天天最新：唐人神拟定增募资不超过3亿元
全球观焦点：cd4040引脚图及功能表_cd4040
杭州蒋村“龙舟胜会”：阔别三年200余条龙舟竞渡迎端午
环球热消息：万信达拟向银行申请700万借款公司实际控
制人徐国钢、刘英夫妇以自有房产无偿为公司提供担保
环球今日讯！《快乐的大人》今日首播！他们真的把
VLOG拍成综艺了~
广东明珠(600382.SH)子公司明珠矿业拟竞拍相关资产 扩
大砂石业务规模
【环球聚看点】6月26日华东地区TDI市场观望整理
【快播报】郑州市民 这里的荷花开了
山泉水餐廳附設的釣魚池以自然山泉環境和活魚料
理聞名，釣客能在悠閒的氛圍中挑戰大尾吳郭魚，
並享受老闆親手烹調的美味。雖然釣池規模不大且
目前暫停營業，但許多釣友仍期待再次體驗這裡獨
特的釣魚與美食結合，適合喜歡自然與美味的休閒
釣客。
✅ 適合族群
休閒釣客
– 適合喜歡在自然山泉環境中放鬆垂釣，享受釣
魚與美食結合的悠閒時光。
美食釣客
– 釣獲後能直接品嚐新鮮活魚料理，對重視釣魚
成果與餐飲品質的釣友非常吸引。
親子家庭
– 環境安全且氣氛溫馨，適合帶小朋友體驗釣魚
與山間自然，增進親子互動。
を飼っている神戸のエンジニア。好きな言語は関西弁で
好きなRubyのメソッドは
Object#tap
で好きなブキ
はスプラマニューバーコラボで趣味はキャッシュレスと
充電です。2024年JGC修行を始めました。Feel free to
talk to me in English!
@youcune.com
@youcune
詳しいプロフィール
____
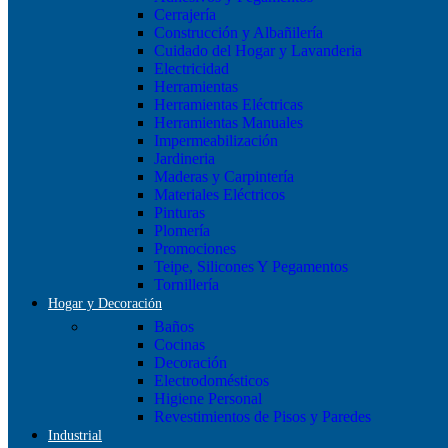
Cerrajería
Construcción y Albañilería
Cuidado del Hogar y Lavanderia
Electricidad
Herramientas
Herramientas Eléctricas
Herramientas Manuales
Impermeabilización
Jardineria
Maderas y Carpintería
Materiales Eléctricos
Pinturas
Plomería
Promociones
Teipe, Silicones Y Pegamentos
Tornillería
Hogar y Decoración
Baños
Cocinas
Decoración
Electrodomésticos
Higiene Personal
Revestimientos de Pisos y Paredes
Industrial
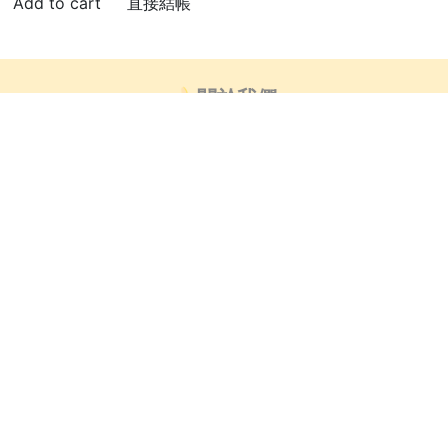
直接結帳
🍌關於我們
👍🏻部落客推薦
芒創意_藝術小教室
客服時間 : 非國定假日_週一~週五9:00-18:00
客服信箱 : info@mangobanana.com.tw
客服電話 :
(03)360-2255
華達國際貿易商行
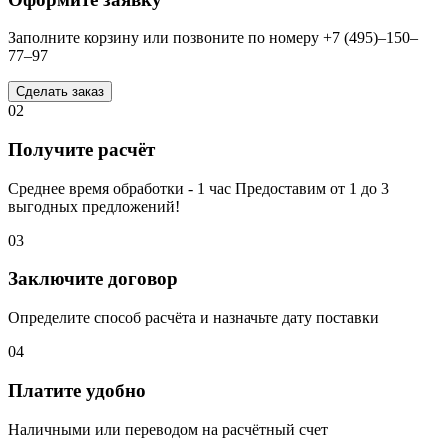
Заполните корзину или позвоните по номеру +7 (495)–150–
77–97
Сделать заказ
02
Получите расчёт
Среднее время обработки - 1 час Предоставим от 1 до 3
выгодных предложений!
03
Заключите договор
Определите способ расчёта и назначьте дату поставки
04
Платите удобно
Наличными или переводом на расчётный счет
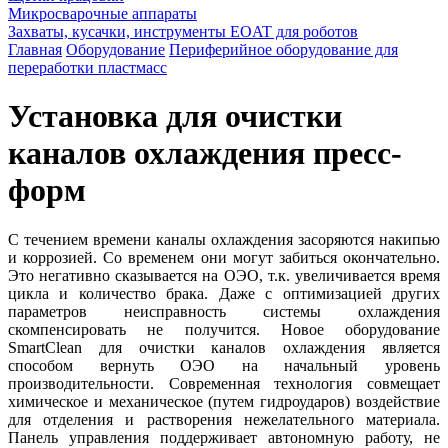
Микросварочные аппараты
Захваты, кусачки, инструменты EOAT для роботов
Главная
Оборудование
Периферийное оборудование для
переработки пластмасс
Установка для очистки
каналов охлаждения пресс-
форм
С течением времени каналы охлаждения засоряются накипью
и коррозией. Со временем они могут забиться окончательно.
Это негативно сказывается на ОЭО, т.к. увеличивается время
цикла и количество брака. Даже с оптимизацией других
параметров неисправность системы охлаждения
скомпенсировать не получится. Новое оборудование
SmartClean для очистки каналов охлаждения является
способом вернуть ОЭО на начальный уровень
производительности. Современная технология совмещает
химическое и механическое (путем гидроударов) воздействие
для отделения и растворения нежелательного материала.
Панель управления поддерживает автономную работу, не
____
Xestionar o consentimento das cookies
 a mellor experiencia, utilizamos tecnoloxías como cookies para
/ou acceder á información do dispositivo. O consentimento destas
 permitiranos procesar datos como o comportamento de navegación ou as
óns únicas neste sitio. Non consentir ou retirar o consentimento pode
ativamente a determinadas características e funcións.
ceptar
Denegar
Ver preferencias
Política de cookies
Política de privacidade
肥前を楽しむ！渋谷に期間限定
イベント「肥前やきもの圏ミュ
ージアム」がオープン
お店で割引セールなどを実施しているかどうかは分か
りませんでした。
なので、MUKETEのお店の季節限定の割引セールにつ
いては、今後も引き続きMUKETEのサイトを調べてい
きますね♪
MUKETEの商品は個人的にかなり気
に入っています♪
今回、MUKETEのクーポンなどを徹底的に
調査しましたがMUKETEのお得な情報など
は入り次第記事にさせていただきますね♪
____
* _What needs to be done_: Output exactly the lines of the material above from the one containing "お店で割引セールなどを実施しているかどうかは分か" up to and including the one containing "は入り次第記事にさせていただきますね♪".

* _Expected answer_:
お店で割引セールなどを実施しているかどうかは分か
りませんでした。
なので、MUKETEのお店の季節限定の割引セールにつ
いては、今後も引き続きMUKETEのサイトを調べてい
きますね♪
MUKETEの商品は個人的にかなり気
に入っています♪
今回、MUKETEのクーポンなどを徹底的に
調査しましたがMUKETEのお得な情報など
は入り次第記事にさせていただきますね♪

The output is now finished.